Ideally what I'd like to do is have one HDMI cable connected to the receiver, responsible for passing audio only, then pass video over a seporate DVI or HDMI cable connected directly to my PC monitor at the same time.

There's so many variables at play here that I thought I should get your advice before I sink my money in.
 
If you're on windows vista or 7, audio can always be done in software, as far as I'm aware.

As such, yes, the 5870 seems to be the solution to everything.
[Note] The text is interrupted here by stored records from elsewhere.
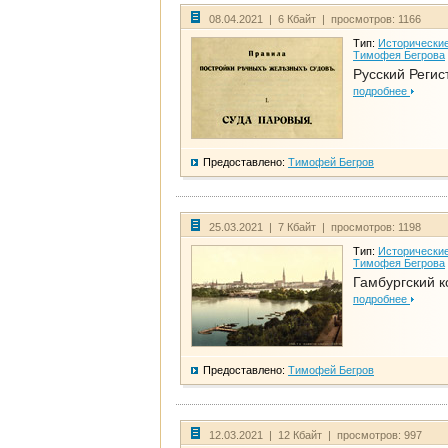
08.04.2021 | 6 Кбайт | просмотров: 1166
Тип:
Исторические
Тимофея Бегрова
Русский Регис
подробнее
Предоставлено:
Тимофей Бегров
25.03.2021 | 7 Кбайт | просмотров: 1198
Тип:
Исторические
Тимофея Бегрова
Гамбургский к
подробнее
Предоставлено:
Тимофей Бегров
12.03.2021 | 12 Кбайт | просмотров: 997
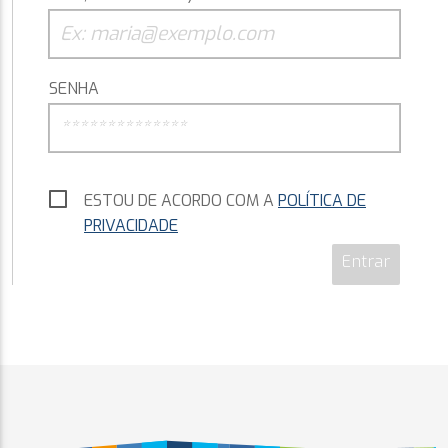
SENHA
ESTOU DE ACORDO COM A
POLÍTICA DE
PRIVACIDADE
Entrar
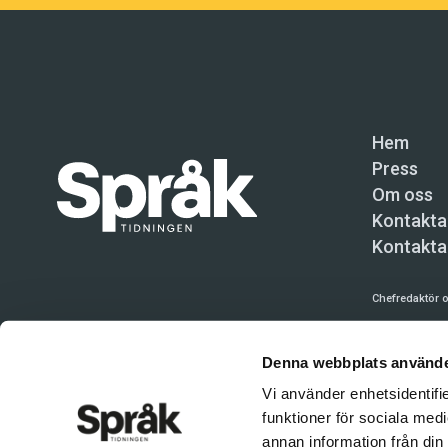
Hem
Press
Om oss
Kontakta
Kontakta
Chefredaktör o
Språktidninge
Denna webbplats använde
Kundtjänst och
Vi använder enhetsidentifie
Användning av 
funktioner för sociala medi
tillåten. Inne
annan information från din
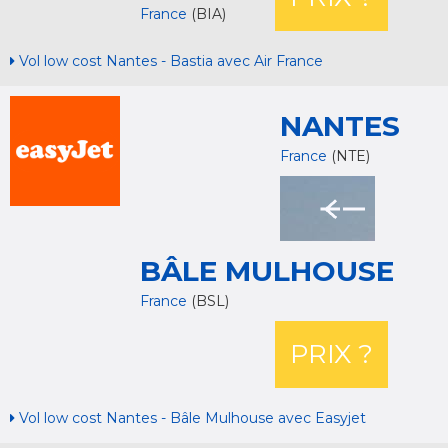
France
(BIA)
Vol low cost Nantes - Bastia avec Air France
NANTES
France
(NTE)
BÂLE MULHOUSE
France
(BSL)
PRIX ?
Vol low cost Nantes - Bâle Mulhouse avec Easyjet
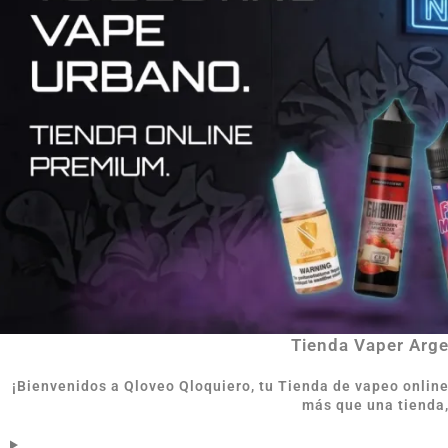
Tienda Vaper Argen
¡Bienvenidos a Qloveo Qloquiero, tu Tienda de vapeo onlin
más que una tienda,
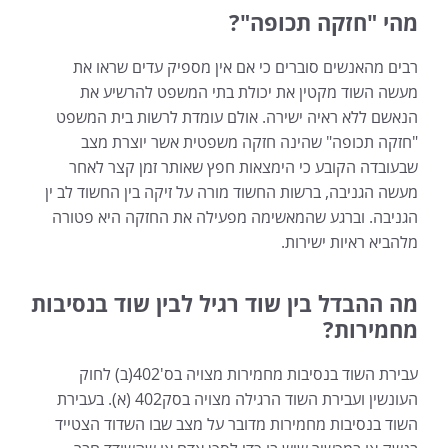
מהי "חזקה תכופה"?
רבים מהאנשים סוברים כי אם אין מספיק עדים שראו את
מעשה השוד מקטין את יכולת בתי המשפט להרשיע את
הנאשם ללא ראיה ישירה. אולם עומדת לרשות בית המשפט
"חזקה תכופה" שהינה חזקה משפטית אשר יוצרת מצב
שבעובדה הקובע כי הימצאות חפץ שאותר זמן קצר לאחר
מעשה הגניבה, ברשות החשוד מורה על זיקה בין החשוד לב ין
הגניבה. וברגע שהמאשימה מפעילה את החזקה היא פטורה
מלהביא ראיות ישירות.
מה ההבדל בין שוד רגיל לבין שוד בנסיבות
מחמירות?
עבירת השוד בנסיבות מחמירות מצויה בס'402(ב) לחוק
העונשין ועבירת השוד הרגילה מצויה בסק402 (א). בעבירת
השוד בנסיבות מחמירות מדובר על מצב שבו השדוד הצטייד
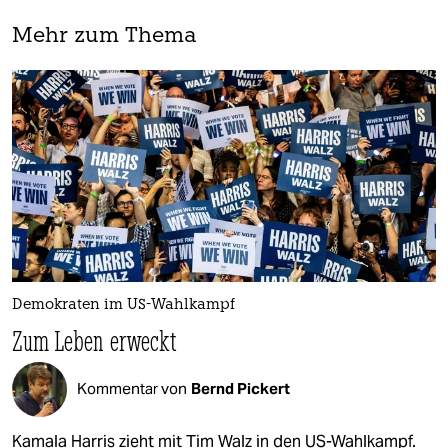
Mehr zum Thema
Demokraten im US-Wahlkampf
Zum Leben erweckt
Kommentar von
Bernd Pickert
Kamala Harris zieht mit Tim Walz in den US-Wahlkampf.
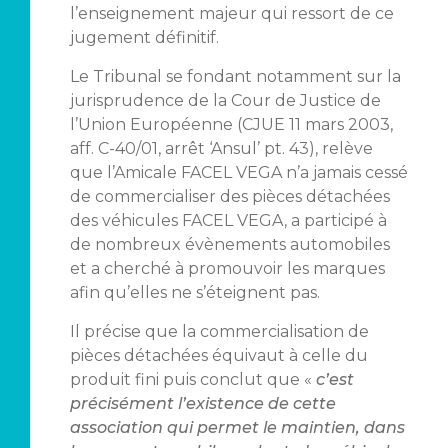
l’enseignement majeur qui ressort de ce
jugement définitif.
Le Tribunal se fondant notamment sur la
jurisprudence de la Cour de Justice de
l’Union Européenne (CJUE 11 mars 2003,
aff. C-40/01, arrêt ‘Ansul’ pt. 43), relève
que l’Amicale FACEL VEGA n’a jamais cessé
de commercialiser des pièces détachées
des véhicules FACEL VEGA, a participé à
de nombreux évènements automobiles
et a cherché à promouvoir les marques
afin qu’elles ne s’éteignent pas.
Il précise que la commercialisation de
pièces détachées équivaut à celle du
produit fini puis conclut que «
c’est
précisément l’existence de cette
association qui permet le maintien, dans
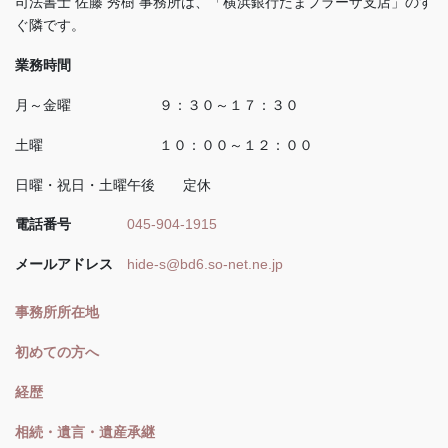
司法書士 佐藤 秀樹 事務所は、「横浜銀行たまプラーザ支店」のす
ぐ隣です。
業務時間
月～金曜 ９：３０～１７：３０
土曜 １０：００～１２：００
日曜・祝日・土曜午後 定休
電話番号
045-904-1915
メールアドレス
hide-s@bd6.so-net.ne.jp
事務所所在地
初めての方へ
経歴
相続・遺言・遺産承継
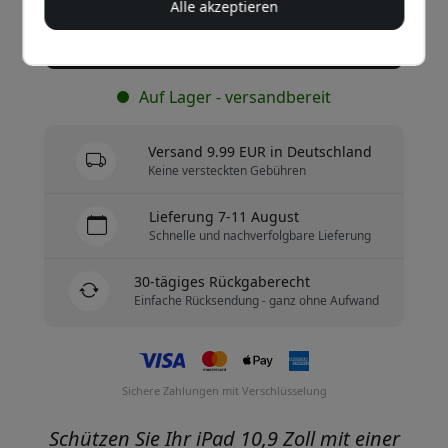
Alle akzeptieren
Jetzt kaufen
Auf Lager - versandbereit
Versand 9.99 EUR in Deutschland
Keine versteckten Gebühren
Lieferung 7-11 August
Schnelle und nachverfolgbare Lieferung
30-tägiges Rückgaberecht
Einfache Rücksendung - ganz ohne Aufwand
Sichere Zahlungen mit Verschlüsselung
Schützen Sie Ihr iPad 10,9 Zoll mit einer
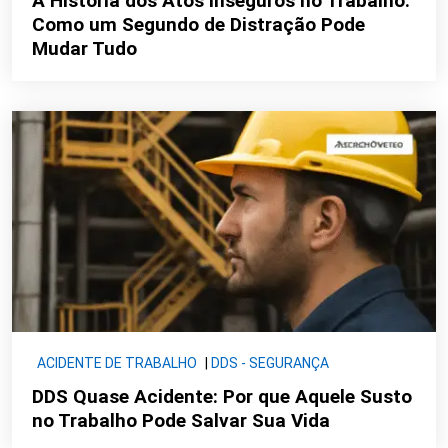
A História dos Atos Inseguros no Trabalho:
Como um Segundo de Distração Pode
Mudar Tudo
ACIDENTE DE TRABALHO
|
DDS - SEGURANÇA
DDS Quase Acidente: Por que Aquele Susto
no Trabalho Pode Salvar Sua Vida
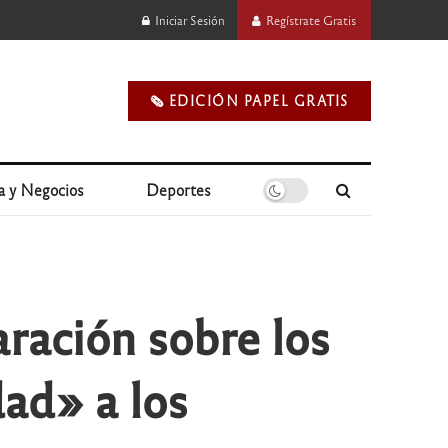
Iniciar Sesión
Regístrate Gratis
🗞️ EDICIÓN PAPEL GRATIS
a y Negocios
Deportes
aración sobre los
dad» a los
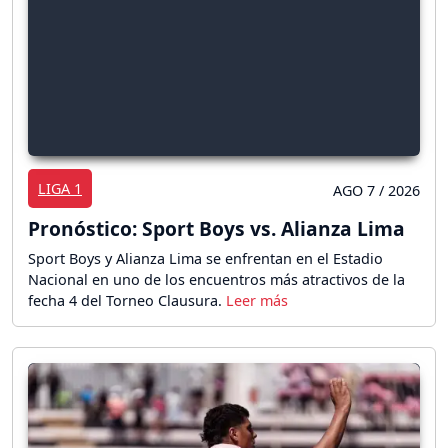
LIGA 1
AGO 7 / 2026
Pronóstico: Sport Boys vs. Alianza Lima
Sport Boys y Alianza Lima se enfrentan en el Estadio
Nacional en uno de los encuentros más atractivos de la
fecha 4 del Torneo Clausura.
If you _do_ go for a dedicated hdmi soundcard, then the way it works is that you use a dvi out port or an hdmi out port on the back of your gfx, you feed that via external cable into an hdmi in port on the sfx, then you feed your receiver with the signal from the hdmi out port on the sfx....at least, that's how it works on the asus hdav cards. The Auzentech Homecinema card might be different...

It's important that everything supports the same hdcp version tho - all the way from your graphics card, to your receiver, to even your monitor...

Once things are set up, what happens is, the audiovideo feed is eaten up by the receiver - but you don't have to actually use the video feed you send to the receiver if you don't want to, but the video _does_ need to be there, as far as I'm aware (I'll check later to make sure)...

In other words, right now, windows thinks I have two displays connected, an Onkyo 705 a/v receiver and my lg w2600hp-bf monitor. I can't get the bloody thing to _not_ output video to the receiver in my current setup, so I've actually had to allign my desktop in such a way that the mouse doesn't disappear off into the receivers part of he desktop by putting it to the lower-right of my screens desktop in the screen resolution windows control panel widget...

So...certainly possible, and it's the only workable solution, since my receiver is unwilling to spit out a 1920x1200 video feed, so I can't just route the video signal through it on the way to the display.